> WHAT THE EXERCISE ASKS
For each line of the listing below that contains the string "phase", copy the line.

> EXCERPTED RECORDS
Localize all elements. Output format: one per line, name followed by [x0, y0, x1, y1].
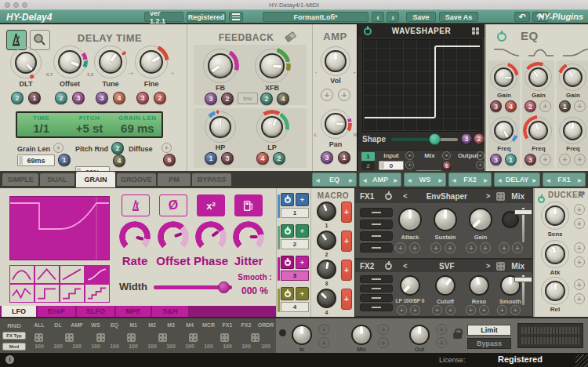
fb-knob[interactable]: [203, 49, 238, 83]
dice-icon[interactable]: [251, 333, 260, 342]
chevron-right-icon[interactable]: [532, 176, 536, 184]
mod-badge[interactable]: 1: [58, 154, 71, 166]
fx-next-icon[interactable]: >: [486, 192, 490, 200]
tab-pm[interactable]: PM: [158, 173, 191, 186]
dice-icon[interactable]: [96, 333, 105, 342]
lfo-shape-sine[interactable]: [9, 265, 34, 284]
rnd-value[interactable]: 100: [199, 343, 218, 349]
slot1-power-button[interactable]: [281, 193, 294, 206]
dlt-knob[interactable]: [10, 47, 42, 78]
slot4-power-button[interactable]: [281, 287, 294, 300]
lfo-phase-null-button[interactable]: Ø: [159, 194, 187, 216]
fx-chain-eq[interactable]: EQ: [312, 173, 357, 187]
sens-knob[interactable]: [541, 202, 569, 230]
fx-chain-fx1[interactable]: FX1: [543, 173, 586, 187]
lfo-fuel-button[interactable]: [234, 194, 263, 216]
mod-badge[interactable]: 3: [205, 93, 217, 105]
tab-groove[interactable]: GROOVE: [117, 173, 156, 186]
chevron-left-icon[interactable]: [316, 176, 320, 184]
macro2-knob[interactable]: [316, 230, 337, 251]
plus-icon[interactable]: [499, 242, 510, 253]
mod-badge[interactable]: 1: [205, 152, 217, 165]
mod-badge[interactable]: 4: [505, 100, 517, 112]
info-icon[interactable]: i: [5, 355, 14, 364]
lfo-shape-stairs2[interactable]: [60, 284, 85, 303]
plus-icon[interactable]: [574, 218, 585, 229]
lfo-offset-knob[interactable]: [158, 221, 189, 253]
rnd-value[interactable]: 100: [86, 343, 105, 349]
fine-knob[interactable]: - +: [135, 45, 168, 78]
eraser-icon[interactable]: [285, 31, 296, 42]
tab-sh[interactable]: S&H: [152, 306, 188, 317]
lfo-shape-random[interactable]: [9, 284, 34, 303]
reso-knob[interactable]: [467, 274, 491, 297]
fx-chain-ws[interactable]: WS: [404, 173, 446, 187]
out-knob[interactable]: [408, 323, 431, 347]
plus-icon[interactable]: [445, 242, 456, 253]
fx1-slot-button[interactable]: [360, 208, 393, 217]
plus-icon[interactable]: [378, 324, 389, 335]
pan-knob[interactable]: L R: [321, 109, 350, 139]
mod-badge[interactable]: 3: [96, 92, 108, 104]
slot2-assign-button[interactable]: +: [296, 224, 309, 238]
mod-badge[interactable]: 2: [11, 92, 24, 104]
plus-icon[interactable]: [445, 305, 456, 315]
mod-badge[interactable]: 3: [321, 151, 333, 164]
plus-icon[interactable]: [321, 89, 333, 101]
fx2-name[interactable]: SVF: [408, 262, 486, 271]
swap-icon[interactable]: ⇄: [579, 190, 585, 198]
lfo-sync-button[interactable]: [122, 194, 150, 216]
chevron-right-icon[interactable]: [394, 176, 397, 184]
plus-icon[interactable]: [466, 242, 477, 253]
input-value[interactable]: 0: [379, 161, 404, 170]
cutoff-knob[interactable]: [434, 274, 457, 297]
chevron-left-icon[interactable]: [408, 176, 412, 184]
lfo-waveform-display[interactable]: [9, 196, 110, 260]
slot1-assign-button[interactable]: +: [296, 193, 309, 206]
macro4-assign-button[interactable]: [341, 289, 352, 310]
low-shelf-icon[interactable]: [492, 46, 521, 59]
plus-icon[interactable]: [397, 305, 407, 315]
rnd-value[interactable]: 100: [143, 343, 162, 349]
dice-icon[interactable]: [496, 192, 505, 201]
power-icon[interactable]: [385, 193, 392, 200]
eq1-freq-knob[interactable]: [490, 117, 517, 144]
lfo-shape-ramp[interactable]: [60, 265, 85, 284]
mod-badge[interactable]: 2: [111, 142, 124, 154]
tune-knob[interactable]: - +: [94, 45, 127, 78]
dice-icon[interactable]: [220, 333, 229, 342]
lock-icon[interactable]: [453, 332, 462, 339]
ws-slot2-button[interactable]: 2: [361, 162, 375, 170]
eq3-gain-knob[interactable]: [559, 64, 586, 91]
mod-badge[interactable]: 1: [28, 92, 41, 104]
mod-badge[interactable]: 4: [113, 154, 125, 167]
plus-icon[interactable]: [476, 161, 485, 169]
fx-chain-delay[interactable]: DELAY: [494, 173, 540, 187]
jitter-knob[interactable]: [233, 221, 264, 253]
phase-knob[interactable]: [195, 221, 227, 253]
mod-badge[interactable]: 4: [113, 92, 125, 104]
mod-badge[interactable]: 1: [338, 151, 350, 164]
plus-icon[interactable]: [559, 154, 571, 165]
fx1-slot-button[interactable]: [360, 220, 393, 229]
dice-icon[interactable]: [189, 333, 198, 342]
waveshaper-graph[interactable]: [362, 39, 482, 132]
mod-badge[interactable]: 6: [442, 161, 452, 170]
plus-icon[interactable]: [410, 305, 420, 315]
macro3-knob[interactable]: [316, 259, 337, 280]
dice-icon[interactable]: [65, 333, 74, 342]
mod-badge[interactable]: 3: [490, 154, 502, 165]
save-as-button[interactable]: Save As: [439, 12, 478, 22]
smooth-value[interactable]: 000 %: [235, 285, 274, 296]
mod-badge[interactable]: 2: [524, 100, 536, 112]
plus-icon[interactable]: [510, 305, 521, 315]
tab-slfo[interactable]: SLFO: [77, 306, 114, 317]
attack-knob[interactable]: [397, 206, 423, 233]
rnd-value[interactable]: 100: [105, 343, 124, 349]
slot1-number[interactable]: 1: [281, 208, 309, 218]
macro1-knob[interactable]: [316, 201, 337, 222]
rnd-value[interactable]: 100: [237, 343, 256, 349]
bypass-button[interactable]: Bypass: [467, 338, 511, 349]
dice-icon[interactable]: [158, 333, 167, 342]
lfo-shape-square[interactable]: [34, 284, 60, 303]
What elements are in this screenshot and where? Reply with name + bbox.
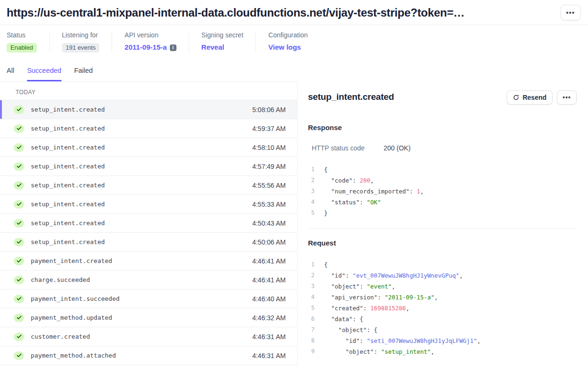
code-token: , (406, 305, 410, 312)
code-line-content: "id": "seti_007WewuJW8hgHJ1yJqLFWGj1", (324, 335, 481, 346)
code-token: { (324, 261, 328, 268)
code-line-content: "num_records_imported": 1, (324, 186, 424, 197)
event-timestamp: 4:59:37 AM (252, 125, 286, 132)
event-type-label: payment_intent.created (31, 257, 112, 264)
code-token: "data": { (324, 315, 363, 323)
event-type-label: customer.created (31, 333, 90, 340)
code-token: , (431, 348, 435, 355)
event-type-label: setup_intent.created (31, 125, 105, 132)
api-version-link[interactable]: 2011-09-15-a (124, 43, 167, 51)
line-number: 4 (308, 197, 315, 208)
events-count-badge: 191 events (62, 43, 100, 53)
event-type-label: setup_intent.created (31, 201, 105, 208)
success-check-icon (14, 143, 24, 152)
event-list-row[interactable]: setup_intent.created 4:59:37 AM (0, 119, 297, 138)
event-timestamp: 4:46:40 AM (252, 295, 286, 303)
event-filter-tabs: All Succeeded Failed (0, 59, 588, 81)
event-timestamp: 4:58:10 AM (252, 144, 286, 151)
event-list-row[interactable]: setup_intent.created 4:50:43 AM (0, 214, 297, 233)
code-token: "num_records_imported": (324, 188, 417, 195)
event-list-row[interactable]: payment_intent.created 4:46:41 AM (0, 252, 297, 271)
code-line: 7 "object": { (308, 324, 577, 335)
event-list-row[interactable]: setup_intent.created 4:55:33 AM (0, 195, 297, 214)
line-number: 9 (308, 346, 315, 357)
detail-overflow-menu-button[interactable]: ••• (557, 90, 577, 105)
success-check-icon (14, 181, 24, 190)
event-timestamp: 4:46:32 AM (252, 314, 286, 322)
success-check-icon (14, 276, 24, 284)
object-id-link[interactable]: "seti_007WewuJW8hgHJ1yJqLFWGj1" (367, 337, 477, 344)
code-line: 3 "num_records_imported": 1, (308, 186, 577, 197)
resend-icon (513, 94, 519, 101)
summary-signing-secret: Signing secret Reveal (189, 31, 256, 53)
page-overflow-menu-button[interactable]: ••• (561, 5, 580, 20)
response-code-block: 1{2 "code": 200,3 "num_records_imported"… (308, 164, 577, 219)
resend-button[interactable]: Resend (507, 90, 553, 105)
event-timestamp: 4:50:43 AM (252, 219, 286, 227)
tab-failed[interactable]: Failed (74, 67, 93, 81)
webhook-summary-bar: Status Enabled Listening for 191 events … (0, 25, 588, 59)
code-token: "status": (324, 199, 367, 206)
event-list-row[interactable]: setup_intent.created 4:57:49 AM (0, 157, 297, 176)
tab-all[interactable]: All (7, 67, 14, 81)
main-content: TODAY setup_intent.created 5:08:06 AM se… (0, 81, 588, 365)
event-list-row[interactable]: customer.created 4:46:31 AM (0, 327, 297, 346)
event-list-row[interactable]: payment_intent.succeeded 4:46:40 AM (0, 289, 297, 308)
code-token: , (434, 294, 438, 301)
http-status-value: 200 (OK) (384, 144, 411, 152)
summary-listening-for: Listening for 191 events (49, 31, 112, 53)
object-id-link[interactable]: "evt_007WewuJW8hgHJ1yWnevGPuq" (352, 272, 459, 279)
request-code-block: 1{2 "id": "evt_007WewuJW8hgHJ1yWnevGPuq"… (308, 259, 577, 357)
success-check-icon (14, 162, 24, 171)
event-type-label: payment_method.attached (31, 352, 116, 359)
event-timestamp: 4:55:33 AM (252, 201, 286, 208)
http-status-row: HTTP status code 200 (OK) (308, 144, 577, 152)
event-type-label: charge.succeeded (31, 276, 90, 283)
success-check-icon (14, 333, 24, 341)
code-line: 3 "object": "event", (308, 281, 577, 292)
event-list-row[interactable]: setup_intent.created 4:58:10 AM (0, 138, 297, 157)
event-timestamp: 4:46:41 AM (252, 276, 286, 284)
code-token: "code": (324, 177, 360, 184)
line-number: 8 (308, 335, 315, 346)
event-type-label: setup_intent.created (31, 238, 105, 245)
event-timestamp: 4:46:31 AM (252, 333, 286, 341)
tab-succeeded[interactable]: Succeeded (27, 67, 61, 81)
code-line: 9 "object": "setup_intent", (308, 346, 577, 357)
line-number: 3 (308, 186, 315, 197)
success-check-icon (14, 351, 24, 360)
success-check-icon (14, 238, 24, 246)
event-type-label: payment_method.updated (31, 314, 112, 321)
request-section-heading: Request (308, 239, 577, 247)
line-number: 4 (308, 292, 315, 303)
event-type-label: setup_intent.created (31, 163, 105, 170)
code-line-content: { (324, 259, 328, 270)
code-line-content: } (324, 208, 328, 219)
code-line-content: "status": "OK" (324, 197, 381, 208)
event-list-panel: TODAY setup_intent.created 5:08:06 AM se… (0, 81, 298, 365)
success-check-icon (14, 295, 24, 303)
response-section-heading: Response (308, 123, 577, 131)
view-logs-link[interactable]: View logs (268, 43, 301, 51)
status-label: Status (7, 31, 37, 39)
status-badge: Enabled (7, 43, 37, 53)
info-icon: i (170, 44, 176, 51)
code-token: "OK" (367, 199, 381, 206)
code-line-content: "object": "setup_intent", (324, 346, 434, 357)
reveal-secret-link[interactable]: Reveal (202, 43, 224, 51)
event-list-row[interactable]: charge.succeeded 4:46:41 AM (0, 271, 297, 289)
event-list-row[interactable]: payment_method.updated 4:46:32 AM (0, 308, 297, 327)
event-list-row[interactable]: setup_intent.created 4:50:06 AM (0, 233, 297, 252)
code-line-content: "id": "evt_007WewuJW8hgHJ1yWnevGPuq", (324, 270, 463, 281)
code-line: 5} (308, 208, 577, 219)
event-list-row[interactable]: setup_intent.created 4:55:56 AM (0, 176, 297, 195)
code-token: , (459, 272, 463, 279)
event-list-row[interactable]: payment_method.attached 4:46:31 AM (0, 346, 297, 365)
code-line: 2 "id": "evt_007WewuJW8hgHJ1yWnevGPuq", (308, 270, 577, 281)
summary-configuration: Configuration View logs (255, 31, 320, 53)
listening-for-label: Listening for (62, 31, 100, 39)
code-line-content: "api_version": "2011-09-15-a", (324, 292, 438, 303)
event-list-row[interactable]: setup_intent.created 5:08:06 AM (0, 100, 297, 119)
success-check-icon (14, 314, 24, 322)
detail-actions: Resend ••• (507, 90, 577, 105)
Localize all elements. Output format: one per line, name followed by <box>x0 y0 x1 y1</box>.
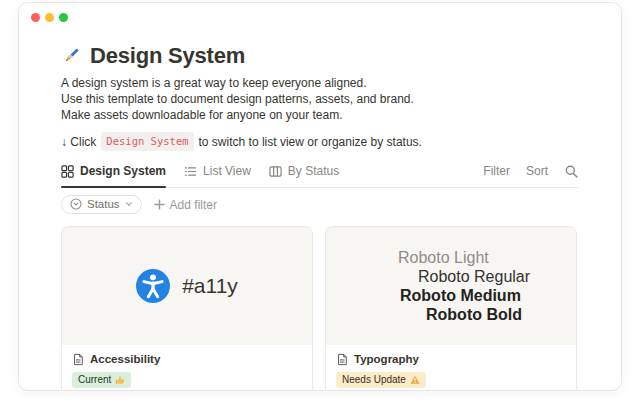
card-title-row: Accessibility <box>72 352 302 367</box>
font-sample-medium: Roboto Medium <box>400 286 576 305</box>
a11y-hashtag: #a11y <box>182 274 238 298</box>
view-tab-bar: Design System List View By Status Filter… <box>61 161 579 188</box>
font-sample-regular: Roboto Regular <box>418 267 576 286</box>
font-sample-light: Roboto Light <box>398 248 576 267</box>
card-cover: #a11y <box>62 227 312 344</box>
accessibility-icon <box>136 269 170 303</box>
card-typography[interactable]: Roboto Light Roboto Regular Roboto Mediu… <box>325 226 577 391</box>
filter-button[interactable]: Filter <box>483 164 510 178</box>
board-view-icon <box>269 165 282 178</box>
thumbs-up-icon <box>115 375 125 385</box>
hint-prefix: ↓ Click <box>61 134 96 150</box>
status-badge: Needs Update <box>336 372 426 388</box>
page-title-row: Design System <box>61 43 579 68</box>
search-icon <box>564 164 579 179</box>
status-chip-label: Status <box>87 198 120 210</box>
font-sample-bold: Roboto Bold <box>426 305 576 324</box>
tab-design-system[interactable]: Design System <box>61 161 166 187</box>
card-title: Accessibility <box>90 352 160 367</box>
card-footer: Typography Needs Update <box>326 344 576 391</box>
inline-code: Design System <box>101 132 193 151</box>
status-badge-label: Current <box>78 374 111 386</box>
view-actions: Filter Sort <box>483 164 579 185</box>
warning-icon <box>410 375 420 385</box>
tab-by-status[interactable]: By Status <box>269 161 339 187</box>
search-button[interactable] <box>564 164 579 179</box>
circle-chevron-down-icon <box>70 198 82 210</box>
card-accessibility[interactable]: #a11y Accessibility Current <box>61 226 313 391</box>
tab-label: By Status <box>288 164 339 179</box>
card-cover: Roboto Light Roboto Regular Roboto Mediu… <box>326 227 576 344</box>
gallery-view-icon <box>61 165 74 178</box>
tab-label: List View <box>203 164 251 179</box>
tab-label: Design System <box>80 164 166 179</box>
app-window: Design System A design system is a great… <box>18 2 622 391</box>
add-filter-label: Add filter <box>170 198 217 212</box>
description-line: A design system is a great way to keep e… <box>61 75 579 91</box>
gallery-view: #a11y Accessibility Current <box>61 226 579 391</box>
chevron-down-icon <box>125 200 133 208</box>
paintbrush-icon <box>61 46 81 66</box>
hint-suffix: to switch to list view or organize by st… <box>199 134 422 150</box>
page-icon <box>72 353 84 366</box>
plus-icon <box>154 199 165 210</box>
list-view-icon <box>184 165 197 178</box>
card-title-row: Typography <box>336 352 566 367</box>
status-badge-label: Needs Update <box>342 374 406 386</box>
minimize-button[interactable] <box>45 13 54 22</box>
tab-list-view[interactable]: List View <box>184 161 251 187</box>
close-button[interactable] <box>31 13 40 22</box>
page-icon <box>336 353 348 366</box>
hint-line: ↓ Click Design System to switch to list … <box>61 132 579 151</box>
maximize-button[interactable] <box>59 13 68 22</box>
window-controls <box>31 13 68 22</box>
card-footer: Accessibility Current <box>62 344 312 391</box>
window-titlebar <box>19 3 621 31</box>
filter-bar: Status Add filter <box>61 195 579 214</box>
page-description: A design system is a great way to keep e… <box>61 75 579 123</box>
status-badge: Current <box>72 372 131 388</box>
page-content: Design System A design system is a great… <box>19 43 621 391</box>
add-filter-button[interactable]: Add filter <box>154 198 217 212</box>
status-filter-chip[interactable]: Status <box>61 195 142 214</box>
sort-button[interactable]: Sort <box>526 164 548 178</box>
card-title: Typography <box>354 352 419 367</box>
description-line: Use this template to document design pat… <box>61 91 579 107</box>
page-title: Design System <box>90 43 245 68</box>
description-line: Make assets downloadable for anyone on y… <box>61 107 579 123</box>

> SOLUTION BELOW
lfo-phase-null-button[interactable]: Ø: [159, 194, 187, 216]
phase-knob[interactable]: [195, 221, 227, 253]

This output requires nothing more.